Whether TJ Holmes was harassed or not, 'driving while black' really ain't no joke
TJ Holmes described a personal experience that is all too common to many black men in their encounters with the police. The former CNN anchor and host of the new and upcoming BET show Don’t Sleep!, Holmes said he was stopped by the police while driving, over a mile from his home in the Atlanta area, in another case of racial profiling. And he tweeted about the experience, warning that “Driving while black ain’t no joke.”
Now, some people have doubts about whether Holmes actually experienced harassment from the police. But whether you question his account of what happened to him is really beside the point. Racial profiling is alive and well in the age of Obama. The problem did not go away with the nation’s first black president in 2008, and this latest incident, true or not, shines the spotlight on an important issue.
Holmes is not the first high-profile person to claim he was a victim of racial profiling. For example, last April, African-American director Tyler Perry alleged that two white Atlanta police officers gave him a hard time when they stopped his car and acted openly hostile toward him.
In July 2009, Harvard scholar Henry Louis Gates Jr. was handcuffed and arrested by Cambridge, Massachusetts police for breaking into his own home while black. Police were responding to a 911 call concerning a report of a breaking and entering into Gates’ residence. President Obama was critical of the police treatment of Gates, but backlash from law enforcement caused Obama to backpedal his remarks, hold a “beer summit” with Gates and the arresting officer, and refer to the incident as a “teachable moment.”
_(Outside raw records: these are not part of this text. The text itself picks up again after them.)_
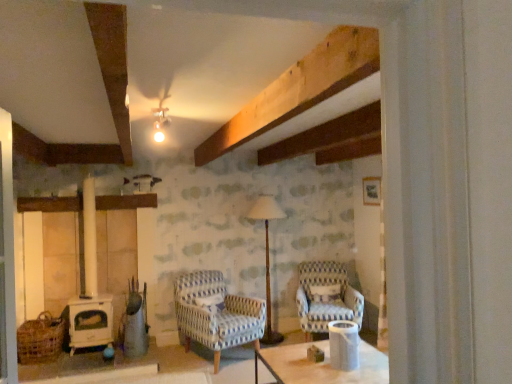 Where is `blue and white woven fabric armchair at center, which ranks as the 2th chair in right-to-left order`? Image resolution: width=512 pixels, height=384 pixels. blue and white woven fabric armchair at center, which ranks as the 2th chair in right-to-left order is located at coordinates (216, 314).

What do you see at coordinates (40, 339) in the screenshot?
I see `woven brown basket at lower left` at bounding box center [40, 339].

This screenshot has width=512, height=384. I want to click on woven brown basket at lower left, so click(40, 339).

The height and width of the screenshot is (384, 512). What do you see at coordinates (344, 345) in the screenshot? I see `white glossy cylindrical container at center` at bounding box center [344, 345].

In order to click on blue and white striped fabric armchair at center-right, positioned as the 2th chair in left-to-right order in this screenshot , I will do [x=326, y=297].

Looking at this image, would you say woven brown basket at lower left is inside or outside blue and white striped fabric armchair at center-right, which appears as the 1th chair when viewed from the right?

woven brown basket at lower left is located beyond the bounds of blue and white striped fabric armchair at center-right, which appears as the 1th chair when viewed from the right.

From a real-world perspective, which object stands above the other?

blue and white striped fabric armchair at center-right, positioned as the 2th chair in left-to-right order.

Would you consider woven brown basket at lower left to be distant from blue and white striped fabric armchair at center-right, which appears as the 1th chair when viewed from the right?

Yes, woven brown basket at lower left and blue and white striped fabric armchair at center-right, which appears as the 1th chair when viewed from the right, are quite far apart.

Does woven brown basket at lower left appear on the right side of wooden floor lamp at center?

No.

Locate an element on the screen. The height and width of the screenshot is (384, 512). basket on the left of wooden floor lamp at center is located at coordinates (40, 339).

Can you confirm if woven brown basket at lower left is taller than wooden floor lamp at center?

No, woven brown basket at lower left is not taller than wooden floor lamp at center.

From the image's perspective, is woven brown basket at lower left on wooden floor lamp at center?

No, from the image's perspective, woven brown basket at lower left is not over wooden floor lamp at center.

Could you tell me if white glossy cylindrical container at center is facing wooden floor lamp at center?

No, white glossy cylindrical container at center does not turn towards wooden floor lamp at center.

Can we say white glossy cylindrical container at center lies outside wooden floor lamp at center?

Yes, white glossy cylindrical container at center is not within wooden floor lamp at center.

Based on the photo, does white glossy cylindrical container at center lie behind wooden floor lamp at center?

No, white glossy cylindrical container at center is closer to the camera.

What's the angular difference between blue and white striped fabric armchair at center-right, which appears as the 1th chair when viewed from the right, and white glossy cylindrical container at center's facing directions?

The angle between the facing direction of blue and white striped fabric armchair at center-right, which appears as the 1th chair when viewed from the right, and the facing direction of white glossy cylindrical container at center is 68 degrees.

Considering the relative sizes of blue and white striped fabric armchair at center-right, which appears as the 1th chair when viewed from the right, and white glossy cylindrical container at center in the image provided, is blue and white striped fabric armchair at center-right, which appears as the 1th chair when viewed from the right, taller than white glossy cylindrical container at center?

Yes, blue and white striped fabric armchair at center-right, which appears as the 1th chair when viewed from the right, is taller than white glossy cylindrical container at center.

Could you tell me if blue and white striped fabric armchair at center-right, which appears as the 1th chair when viewed from the right, is turned towards white glossy cylindrical container at center?

Yes, blue and white striped fabric armchair at center-right, which appears as the 1th chair when viewed from the right, faces towards white glossy cylindrical container at center.

From a real-world perspective, is blue and white striped fabric armchair at center-right, positioned as the 2th chair in left-to-right order, physically located above or below white glossy cylindrical container at center?

blue and white striped fabric armchair at center-right, positioned as the 2th chair in left-to-right order, is below white glossy cylindrical container at center.

From the image's perspective, is woven brown basket at lower left located above white glossy cylindrical container at center?

No, from the image's perspective, woven brown basket at lower left is not above white glossy cylindrical container at center.

Is woven brown basket at lower left at the left side of white glossy cylindrical container at center?

Yes.

Considering their positions, is woven brown basket at lower left located in front of or behind white glossy cylindrical container at center?

woven brown basket at lower left is positioned farther from the viewer than white glossy cylindrical container at center.

Choose the correct answer: Is woven brown basket at lower left inside white glossy cylindrical container at center or outside it?

woven brown basket at lower left is not inside white glossy cylindrical container at center, it's outside.

This screenshot has height=384, width=512. I want to click on the 2nd chair above the woven brown basket at lower left (from the image's perspective), so click(326, 297).

In the scene shown: How distant is blue and white striped fabric armchair at center-right, positioned as the 2th chair in left-to-right order, from woven brown basket at lower left?

blue and white striped fabric armchair at center-right, positioned as the 2th chair in left-to-right order, is 2.83 meters away from woven brown basket at lower left.

Can you confirm if blue and white striped fabric armchair at center-right, positioned as the 2th chair in left-to-right order, is smaller than woven brown basket at lower left?

No, blue and white striped fabric armchair at center-right, positioned as the 2th chair in left-to-right order, is not smaller than woven brown basket at lower left.

Is the position of blue and white striped fabric armchair at center-right, positioned as the 2th chair in left-to-right order, less distant than that of woven brown basket at lower left?

No, blue and white striped fabric armchair at center-right, positioned as the 2th chair in left-to-right order, is further to the viewer.

Considering the relative sizes of wooden floor lamp at center and white glossy cylindrical container at center in the image provided, is wooden floor lamp at center thinner than white glossy cylindrical container at center?

No, wooden floor lamp at center is not thinner than white glossy cylindrical container at center.

From a real-world perspective, which object stands above the other?

In real-world perspective, wooden floor lamp at center is above.

From the picture: Who is taller, wooden floor lamp at center or white glossy cylindrical container at center?

With more height is wooden floor lamp at center.

Considering the relative sizes of wooden floor lamp at center and white glossy cylindrical container at center in the image provided, is wooden floor lamp at center bigger than white glossy cylindrical container at center?

Correct, wooden floor lamp at center is larger in size than white glossy cylindrical container at center.

Where is `the 2nd chair positioned above the woven brown basket at lower left (from the image's perspective)`? This screenshot has width=512, height=384. the 2nd chair positioned above the woven brown basket at lower left (from the image's perspective) is located at coordinates 326,297.

This screenshot has height=384, width=512. I want to click on basket on the left of the wooden floor lamp at center, so click(40, 339).

When comparing their distances from blue and white striped fabric armchair at center-right, which appears as the 1th chair when viewed from the right, does wooden floor lamp at center or blue and white woven fabric armchair at center, which ranks as the 2th chair in right-to-left order, seem closer?

wooden floor lamp at center.

Based on the photo, from the image, which object appears to be nearer to white glossy cylindrical container at center, blue and white woven fabric armchair at center, which ranks as the 2th chair in right-to-left order, or woven brown basket at lower left?

blue and white woven fabric armchair at center, which ranks as the 2th chair in right-to-left order, lies closer to white glossy cylindrical container at center than the other object.

Estimate the real-world distances between objects in this image. Which object is closer to blue and white woven fabric armchair at center, acting as the 1th chair starting from the left, wooden floor lamp at center or woven brown basket at lower left?

wooden floor lamp at center is closer to blue and white woven fabric armchair at center, acting as the 1th chair starting from the left.

Based on their spatial positions, is blue and white woven fabric armchair at center, acting as the 1th chair starting from the left, or blue and white striped fabric armchair at center-right, positioned as the 2th chair in left-to-right order, closer to wooden floor lamp at center?

Among the two, blue and white striped fabric armchair at center-right, positioned as the 2th chair in left-to-right order, is located nearer to wooden floor lamp at center.

Based on the photo, which object lies nearer to the anchor point white glossy cylindrical container at center, blue and white striped fabric armchair at center-right, positioned as the 2th chair in left-to-right order, or blue and white woven fabric armchair at center, which ranks as the 2th chair in right-to-left order?

blue and white striped fabric armchair at center-right, positioned as the 2th chair in left-to-right order, is positioned closer to the anchor white glossy cylindrical container at center.

Considering their positions, is woven brown basket at lower left positioned closer to wooden floor lamp at center than blue and white woven fabric armchair at center, acting as the 1th chair starting from the left?

Based on the image, blue and white woven fabric armchair at center, acting as the 1th chair starting from the left, appears to be nearer to wooden floor lamp at center.

Estimate the real-world distances between objects in this image. Which object is further from wooden floor lamp at center, blue and white striped fabric armchair at center-right, positioned as the 2th chair in left-to-right order, or woven brown basket at lower left?

woven brown basket at lower left lies further to wooden floor lamp at center than the other object.

From the image, which object appears to be nearer to white glossy cylindrical container at center, blue and white woven fabric armchair at center, acting as the 1th chair starting from the left, or wooden floor lamp at center?

Among the two, blue and white woven fabric armchair at center, acting as the 1th chair starting from the left, is located nearer to white glossy cylindrical container at center.

Locate an element on the screen. lamp located between woven brown basket at lower left and blue and white striped fabric armchair at center-right, which appears as the 1th chair when viewed from the right, in the left-right direction is located at coordinates (267, 257).

At what (x,y) coordinates should I click in order to perform the action: click on chair between white glossy cylindrical container at center and blue and white striped fabric armchair at center-right, positioned as the 2th chair in left-to-right order, from front to back. Please return your answer as a coordinate pair (x, y). The image size is (512, 384). Looking at the image, I should click on (216, 314).

Identify the location of lamp situated between woven brown basket at lower left and white glossy cylindrical container at center from left to right. This screenshot has width=512, height=384. (267, 257).

I want to click on chair situated between woven brown basket at lower left and white glossy cylindrical container at center from left to right, so 216,314.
And last year, Trayvon Martin—until then just another black Florida teen—became an iconic symbol of racial profiling when he was shot and killed by George Zimmerman, a self-appointed neighborhood watch leader and wannabe cop who allegedly shot Martin because of race.
The death of Trayvon Martin has captured the attention of the nation, much in the same way as the brutal, videotaped beating of black motorist Rodney King by LAPD officers two decades earlier. The 1991 beating of King, who died in June of this year, and the riots resulting from the acquittal of the officers accused of beating him, reminded America of the harsh treatment communities of color face at the hands of police.
Sadly, 20 years later, the more things change, the more they stay the same. In cities such as New York, so-called stop and frisk is practiced almost exclusively on young black and Latino men. Last week, the Center for Constitutional Rights released a report called “Stop and Frisk – The Human Impact,” which details the ways in which this racial profiling tactic negatively impacts over half a million New Yorkers every year.
The New York City Council has even proposed the Community Safety Act, legislation which would ban discriminatory racial profiling by police, end the wrongful searches that lead to the arrest mostly of blacks and Latinos for petty marijuana possession, and establish an NYPD Inspector General Office to police the police. If passed, the act would also require police to give their name and rank, along with a reason for the stop, a business card and information for filing a complaint.